- [Aim of the exercise]
Extract the run of lines that starts at the top of the records below and ends at the line with "ziekte, zo meldde", keeping both ends and excluding pictures.

==== Excerpted data

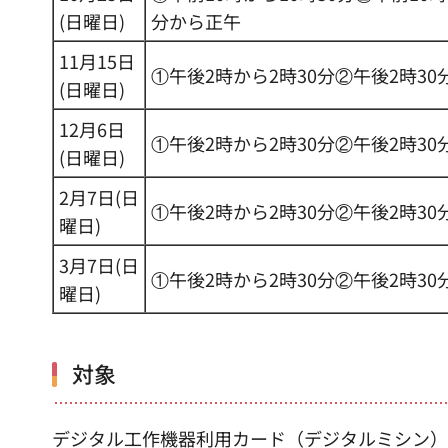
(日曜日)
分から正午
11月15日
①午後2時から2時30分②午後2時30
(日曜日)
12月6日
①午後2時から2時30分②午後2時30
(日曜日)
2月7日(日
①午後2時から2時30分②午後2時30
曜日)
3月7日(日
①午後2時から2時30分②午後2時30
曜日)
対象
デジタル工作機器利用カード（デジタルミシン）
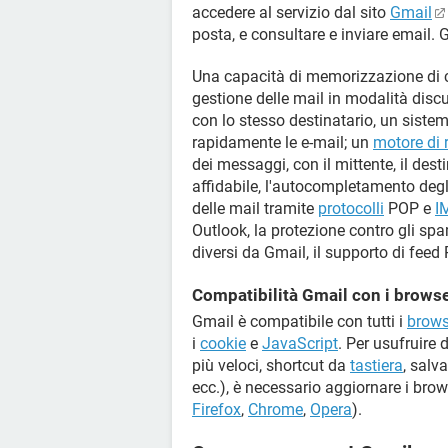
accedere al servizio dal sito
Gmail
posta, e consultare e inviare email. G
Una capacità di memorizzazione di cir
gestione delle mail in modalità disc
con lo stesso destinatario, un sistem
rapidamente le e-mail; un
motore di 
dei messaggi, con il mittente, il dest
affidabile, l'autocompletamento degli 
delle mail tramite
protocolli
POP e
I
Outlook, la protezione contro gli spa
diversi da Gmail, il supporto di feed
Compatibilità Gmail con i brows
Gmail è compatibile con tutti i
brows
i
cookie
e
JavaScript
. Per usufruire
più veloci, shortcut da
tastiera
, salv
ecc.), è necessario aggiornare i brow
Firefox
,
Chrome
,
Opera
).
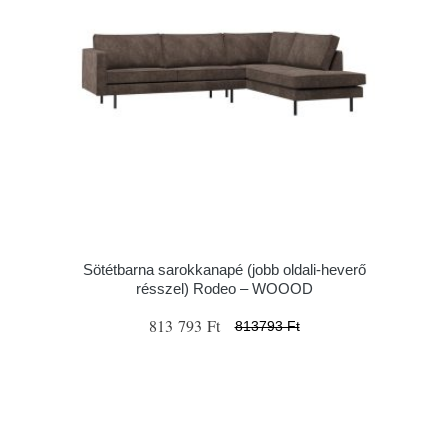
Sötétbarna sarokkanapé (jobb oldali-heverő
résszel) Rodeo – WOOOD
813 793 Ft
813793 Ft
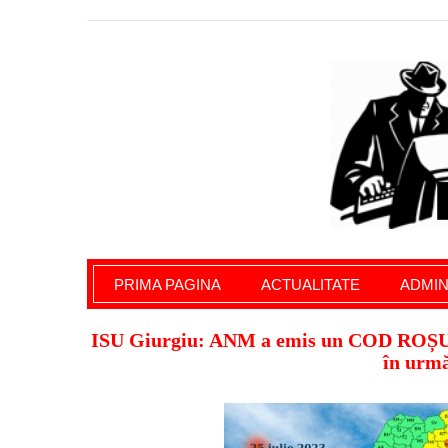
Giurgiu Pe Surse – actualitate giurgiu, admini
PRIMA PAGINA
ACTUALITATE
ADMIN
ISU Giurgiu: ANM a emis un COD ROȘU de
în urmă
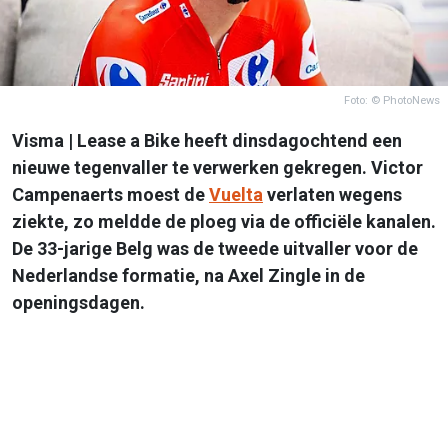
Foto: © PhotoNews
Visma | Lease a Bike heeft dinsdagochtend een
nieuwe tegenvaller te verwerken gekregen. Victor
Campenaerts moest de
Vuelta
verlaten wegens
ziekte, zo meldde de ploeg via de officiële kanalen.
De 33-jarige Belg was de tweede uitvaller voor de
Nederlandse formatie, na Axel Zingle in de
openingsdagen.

========

- [Task output]
(日曜日)
分から正午
11月15日
①午後2時から2時30分②午後2時30
(日曜日)
12月6日
①午後2時から2時30分②午後2時30
(日曜日)
2月7日(日
①午後2時から2時30分②午後2時30
曜日)
3月7日(日
①午後2時から2時30分②午後2時30
曜日)
対象
デジタル工作機器利用カード（デジタルミシン）
accedere al servizio dal sito
Gmail
posta, e consultare e inviare email. G
Una capacità di memorizzazione di cir
gestione delle mail in modalità disc
con lo stesso destinatario, un sistem
rapidamente le e-mail; un
motore di 
dei messaggi, con il mittente, il dest
affidabile, l'autocompletamento degli 
delle mail tramite
protocolli
POP e
I
Outlook, la protezione contro gli spa
diversi da Gmail, il supporto di feed
Compatibilità Gmail con i brows
Gmail è compatibile con tutti i
brows
i
cookie
e
JavaScript
. Per usufruire
più veloci, shortcut da
tastiera
, salv
ecc.), è necessario aggiornare i brow
Firefox
,
Chrome
,
Opera
).
Sötétbarna sarokkanapé (jobb oldali-heverő
résszel) Rodeo – WOOOD
813 793 Ft
813793 Ft
Giurgiu Pe Surse – actualitate giurgiu, admini
PRIMA PAGINA
ACTUALITATE
ADMIN
ISU Giurgiu: ANM a emis un COD ROȘU de
în urmă
Foto: © PhotoNews
Visma | Lease a Bike heeft dinsdagochtend een
nieuwe tegenvaller te verwerken gekregen. Victor
Campenaerts moest de
Vuelta
verlaten wegens
ziekte, zo meldde de ploeg via de officiële kanalen.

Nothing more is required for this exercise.